La rivalité entre les Lakers et les Spurs n’est pas la plus célèbre, mais constitue néanmoins l’une des plus belles que la NBA ait eu à nous offrir. Les deux franchises étaient clairement les meilleures de la ligue, et la seule chose qui pouvait se mettre en travers de la quête de l’une d’entre elles pour le titre, c’était l’autre. Sur les trois premières confrontations, aucun doute n’était permis sur l’identité de la meilleure équipe. Les deux dernières, en revanche, ont vu leurs cours basculer sur des coups du sort. Tous les ingrédients étaient réunis : deux équipes excellentes mais tellement différentes, qui ne s’apprécient pas particulièrement, et qui doivent, quasiment chaque année, s’affronter pour établir leur suprématie. 4 fois sur 5, le vainqueur ira chercher le titre, preuve de l’hégémonie de ces deux mastodontes.

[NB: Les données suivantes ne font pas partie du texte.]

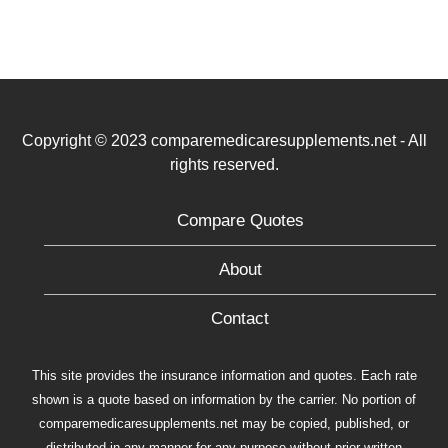
Copyright © 2023 comparemedicaresupplements.net - All
rights reserved.
Compare Quotes
About
Contact
This site provides the insurance information and quotes. Each rate
shown is a quote based on information by the carrier. No portion of
comparemedicaresupplements.net may be copied, published, or
distributed in any manner for any purpose without prior written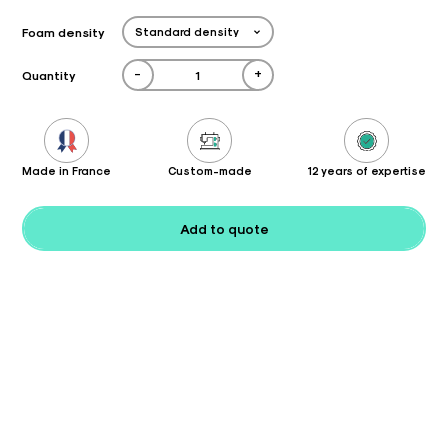
Foam density
-
+
Quantity
Made in France
Custom-made
12 years of expertise
Add to quote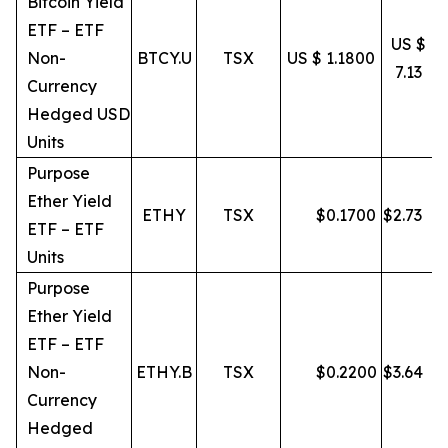
Bitcoin Yield
ETF – ETF
US $
Non-
BTCY.U
TSX
US $ 1.1800
7.13
Currency
Hedged USD
Units
Purpose
Ether Yield
ETHY
TSX
$
0.1700
$
2.73
ETF – ETF
Units
Purpose
Ether Yield
ETF – ETF
Non-
ETHY.B
TSX
$
0.2200
$
3.64
Currency
Hedged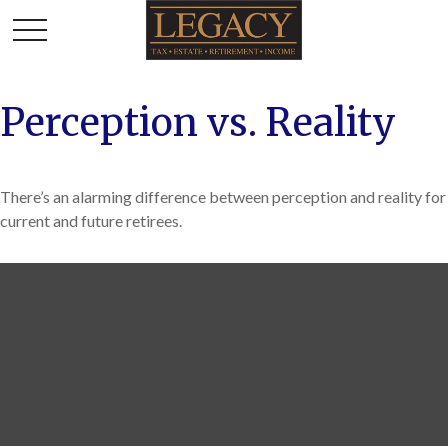
Perception vs. Reality
There’s an alarming difference between perception and reality for
current and future retirees.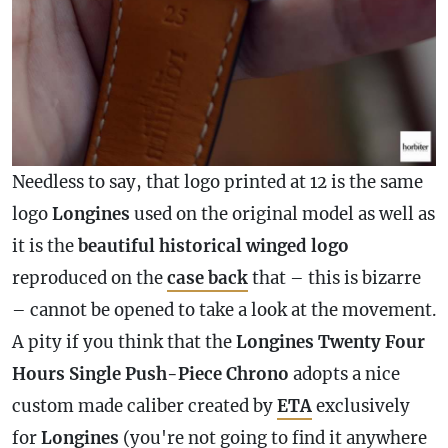
Needless to say, that logo printed at 12 is the same
logo
Longines
used on the original model as well as
it is the
beautiful historical winged logo
reproduced on the
case
back
that – this is bizarre
– cannot be opened to take a look at the movement.
A pity if you think that the
Longines Twenty Four
Hours Single Push-Piece Chrono
adopts a nice
custom made caliber created by
ETA
exclusively
for
Longines
(you're not going to find it anywhere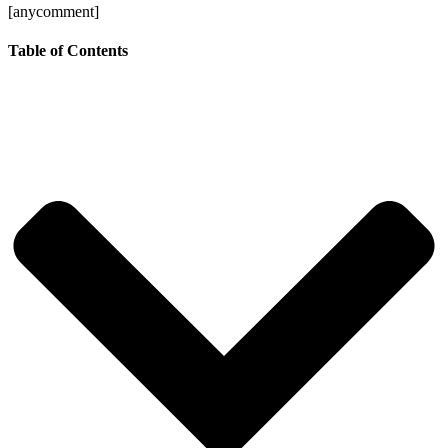
[anycomment]
Table of Contents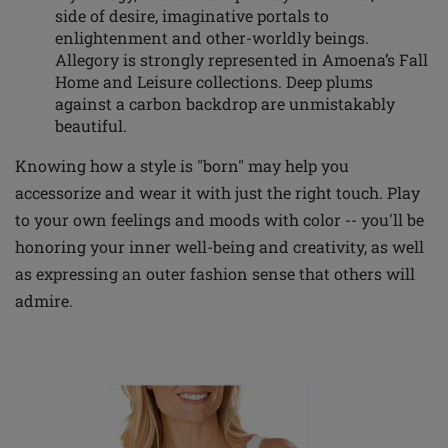
side of desire, imaginative portals to
enlightenment and other-worldly beings.
Allegory is strongly represented in Amoena’s Fall
Home and Leisure collections. Deep plums
against a carbon backdrop are unmistakably
beautiful.
Knowing how a style is "born" may help you
accessorize and wear it with just the right touch. Play
to your own feelings and moods with color -- you'll be
honoring your inner well-being and creativity, as well
as expressing an outer fashion sense that others will
admire.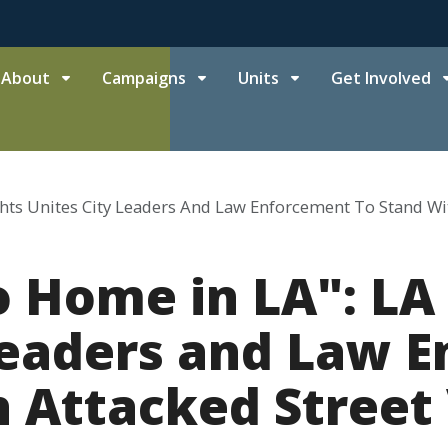
About
Campaigns
Units
Get Involved
ghts Unites City Leaders And Law Enforcement To Stand Wi
 Home in LA": LA 
Leaders and Law 
h Attacked Street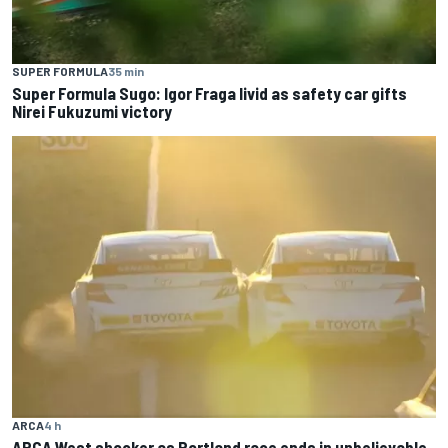
SUPER FORMULA
35 min
Super Formula Sugo: Igor Fraga livid as safety car gifts
Nirei Fukuzumi victory
ARCA
4 h
ARCA West shocker as Portland race ends in unbelievable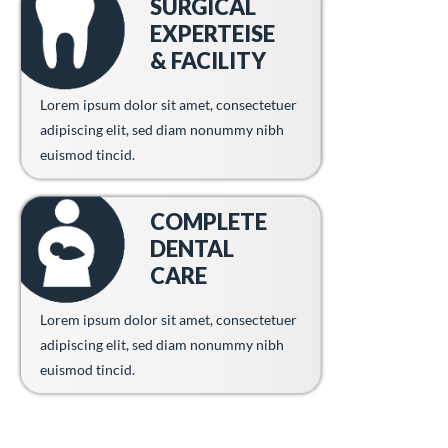
SURGICAL
EXPERTEISE
& FACILITY
Lorem ipsum dolor sit amet, consectetuer
adipiscing elit, sed diam nonummy nibh
euismod tincid.
COMPLETE
DENTAL
CARE
Lorem ipsum dolor sit amet, consectetuer
adipiscing elit, sed diam nonummy nibh
euismod tincid.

Vient alors la question fatidique : qui était le plus fort ? Les Lakers avaient évidemment plus de talent, avec un tandem Kobe – Shaq reconnu comme l’un des plus dominants de l’histoire. De 2000 à 2002, la franchise californienne a régné sans partage sur la ligue et les Spurs, malgré un Duncan au sommet de son art, ont dû faire comme les autres, et s’incliner. En 1999, les Spurs étaient meilleurs mais en 2003, qui sait ce qu’il serait advenu si le shoot d’Horry était rentré ? Au sommet de leur art, les Lakers étaient probablement un peu au-dessus. Cela n’enlève rien aux performances fabuleuses réalisées par les Spurs, une équipe construite par la draft, dans un petit marché, n’ayant pas une capacité à attirer les superstars similaires à Los Angeles. San Antonio est une franchise à part dans le paysage NBA, misant sur un développement de ses joueurs draftés et sur une progression régulière. Les 5 titres remportés depuis la prise de fonction de Gregg Popovich en tant que coach sont la preuve du succès de ce système. Après le départ à la retraite de Michael Jordan, les fans auraient pu tomber dans la morosité. Au lieu de ça, deux franchises de l’Ouest ont profité du vide pour s’y engouffrer et écrire certaines des plus belles pages de leur histoire et de celle de la Grande Ligue.